OME-ZARR conversion & napari viewing

Two optional plugins close the loop around tile_process: convert any input to a fast, pyramidal OME-ZARR, then inspect the image and its labels in napari.

Everything in one OME-ZARR (the default)

When you call tile_process on a .zarr store without write_to, the labels are written back into that same store under the NGFF labels/<name>/ group, as their own multi-scale pyramid:

from patchworks import tile_process

# labels land in scan.zarr/labels/labels/ with a pyramid — nothing else needed
tile_process("scan.zarr", fn)

After this, scan.zarr holds both the image and its segmentation, each pyramidal, in a single NGFF store that napari, Fiji and validators read natively.
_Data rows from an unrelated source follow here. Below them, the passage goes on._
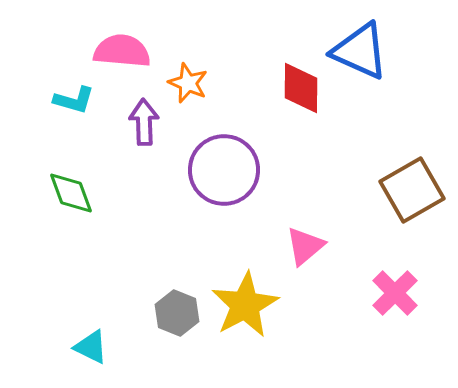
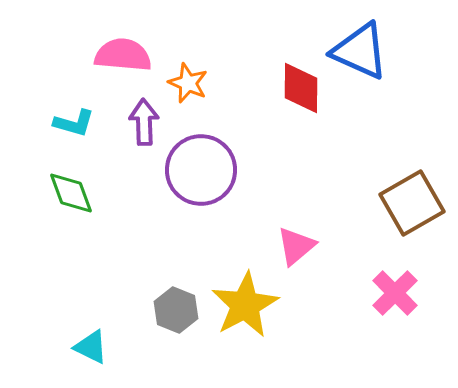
pink semicircle: moved 1 px right, 4 px down
cyan L-shape: moved 23 px down
purple circle: moved 23 px left
brown square: moved 13 px down
pink triangle: moved 9 px left
gray hexagon: moved 1 px left, 3 px up
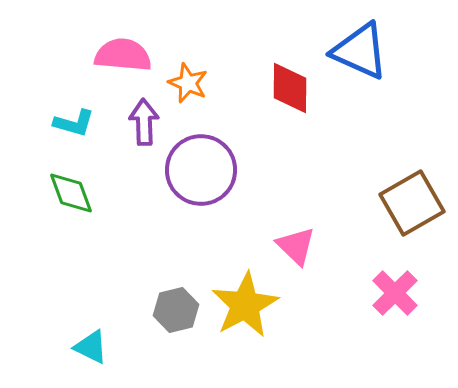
red diamond: moved 11 px left
pink triangle: rotated 36 degrees counterclockwise
gray hexagon: rotated 24 degrees clockwise
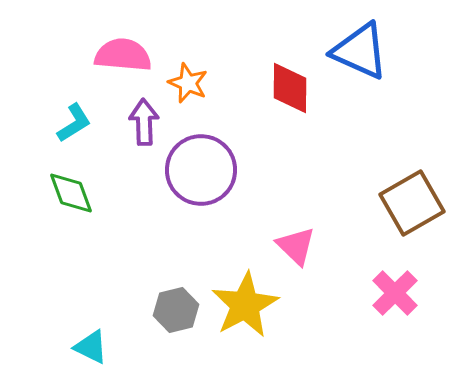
cyan L-shape: rotated 48 degrees counterclockwise
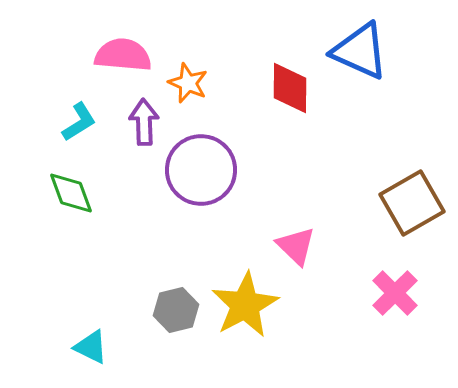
cyan L-shape: moved 5 px right, 1 px up
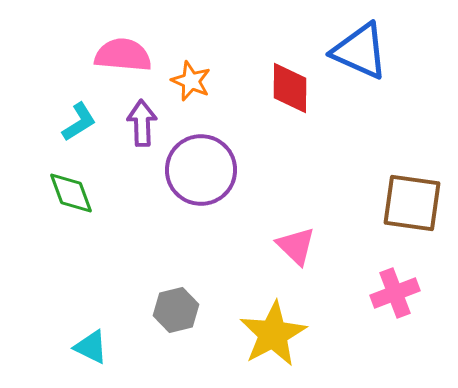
orange star: moved 3 px right, 2 px up
purple arrow: moved 2 px left, 1 px down
brown square: rotated 38 degrees clockwise
pink cross: rotated 24 degrees clockwise
yellow star: moved 28 px right, 29 px down
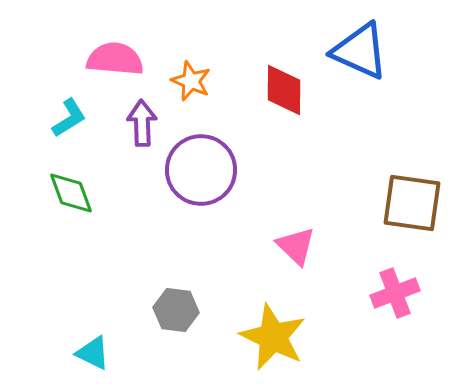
pink semicircle: moved 8 px left, 4 px down
red diamond: moved 6 px left, 2 px down
cyan L-shape: moved 10 px left, 4 px up
gray hexagon: rotated 21 degrees clockwise
yellow star: moved 3 px down; rotated 18 degrees counterclockwise
cyan triangle: moved 2 px right, 6 px down
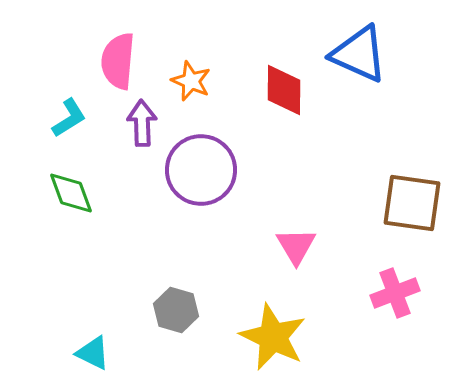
blue triangle: moved 1 px left, 3 px down
pink semicircle: moved 3 px right, 2 px down; rotated 90 degrees counterclockwise
pink triangle: rotated 15 degrees clockwise
gray hexagon: rotated 9 degrees clockwise
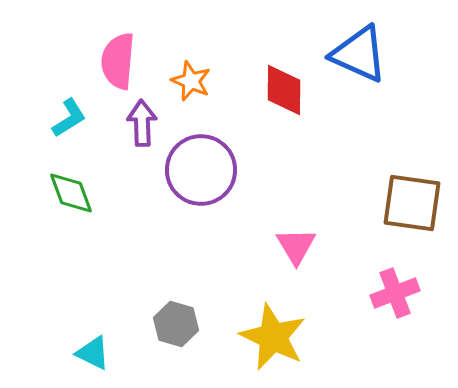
gray hexagon: moved 14 px down
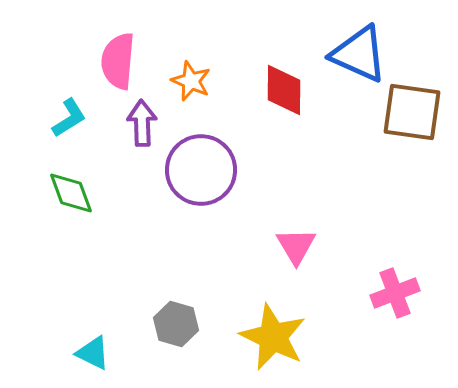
brown square: moved 91 px up
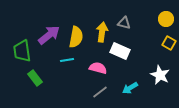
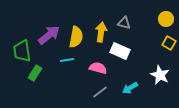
yellow arrow: moved 1 px left
green rectangle: moved 5 px up; rotated 70 degrees clockwise
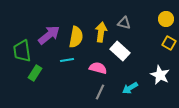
white rectangle: rotated 18 degrees clockwise
gray line: rotated 28 degrees counterclockwise
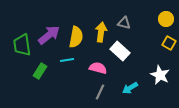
green trapezoid: moved 6 px up
green rectangle: moved 5 px right, 2 px up
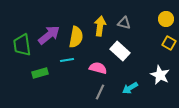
yellow arrow: moved 1 px left, 6 px up
green rectangle: moved 2 px down; rotated 42 degrees clockwise
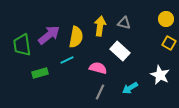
cyan line: rotated 16 degrees counterclockwise
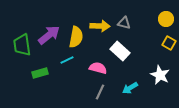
yellow arrow: rotated 84 degrees clockwise
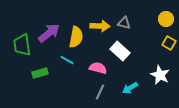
purple arrow: moved 2 px up
cyan line: rotated 56 degrees clockwise
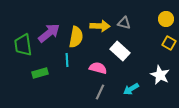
green trapezoid: moved 1 px right
cyan line: rotated 56 degrees clockwise
cyan arrow: moved 1 px right, 1 px down
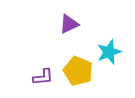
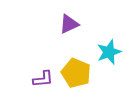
yellow pentagon: moved 2 px left, 2 px down
purple L-shape: moved 2 px down
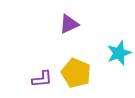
cyan star: moved 10 px right, 1 px down
purple L-shape: moved 1 px left
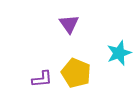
purple triangle: rotated 40 degrees counterclockwise
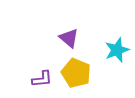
purple triangle: moved 14 px down; rotated 15 degrees counterclockwise
cyan star: moved 2 px left, 3 px up
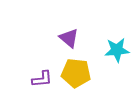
cyan star: rotated 15 degrees clockwise
yellow pentagon: rotated 16 degrees counterclockwise
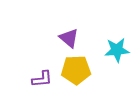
yellow pentagon: moved 3 px up; rotated 8 degrees counterclockwise
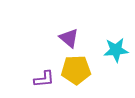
cyan star: moved 1 px left
purple L-shape: moved 2 px right
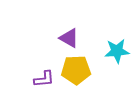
purple triangle: rotated 10 degrees counterclockwise
cyan star: moved 1 px right, 1 px down
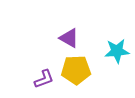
purple L-shape: rotated 15 degrees counterclockwise
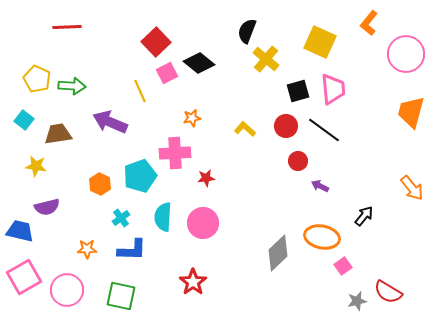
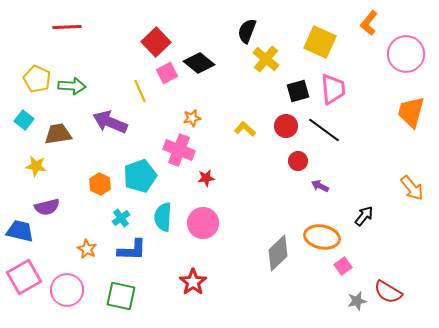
pink cross at (175, 153): moved 4 px right, 3 px up; rotated 24 degrees clockwise
orange star at (87, 249): rotated 30 degrees clockwise
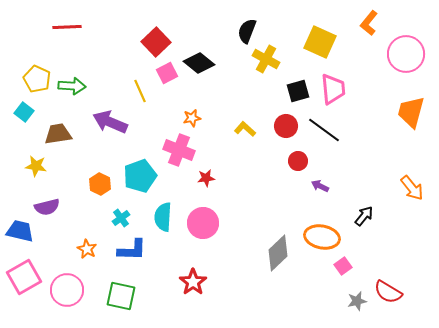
yellow cross at (266, 59): rotated 12 degrees counterclockwise
cyan square at (24, 120): moved 8 px up
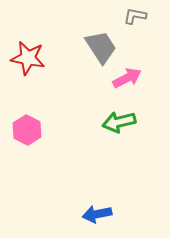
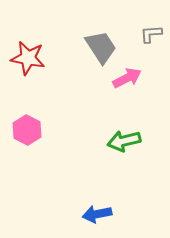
gray L-shape: moved 16 px right, 18 px down; rotated 15 degrees counterclockwise
green arrow: moved 5 px right, 19 px down
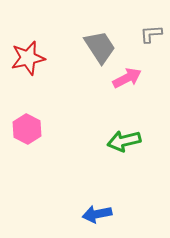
gray trapezoid: moved 1 px left
red star: rotated 24 degrees counterclockwise
pink hexagon: moved 1 px up
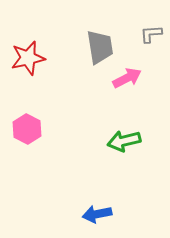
gray trapezoid: rotated 24 degrees clockwise
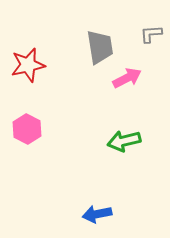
red star: moved 7 px down
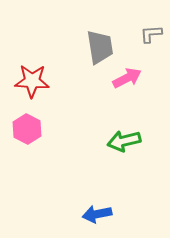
red star: moved 4 px right, 16 px down; rotated 16 degrees clockwise
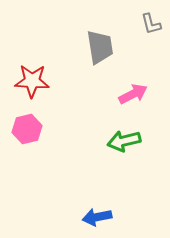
gray L-shape: moved 10 px up; rotated 100 degrees counterclockwise
pink arrow: moved 6 px right, 16 px down
pink hexagon: rotated 20 degrees clockwise
blue arrow: moved 3 px down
Pass write_to="other.zarr" to instead write a separate single-resolution label store, or output_component="cells" to name the label image.

The label pyramid is streamed chunk by chunk, so it stays OOM-safe even for terabyte volumes. Control it with pyramid_levels and pyramid_downscale.

NGFF version

The metadata layout follows the zarr format being written: NGFF 0.5 (keys nested under an ome attribute) on zarr v3, 0.4 (keys at the top level) on v2. Writing v3 data with 0.4's top-level layout — which earlier versions did — matches neither revision, and a strict 0.5 reader finds nothing there.

Reading accepts both layouts, so stores written by any patchworks version still load. Use read_ngff_attr() if you need to inspect the metadata yourself rather than indexing attrs["multiscales"] directly.

patchworks' own hints (n_objects, sequential_labels) are not NGFF keys, so they stay at the top level where a consumer finds them without knowing the layout.

Why a pyramid?

A single full-resolution array is slow to browse: every pan or zoom touches the whole plane. A pyramid stores progressively downsampled copies, so a viewer only reads the resolution it needs. Pyramids here downsample X and Y only — Z (and channel/time) stay at full resolution, matching anisotropic microscopy stacks. Downsampling is strided, nearest-neighbour: the correct choice for label images, since interpolating label values would invent objects that never existed.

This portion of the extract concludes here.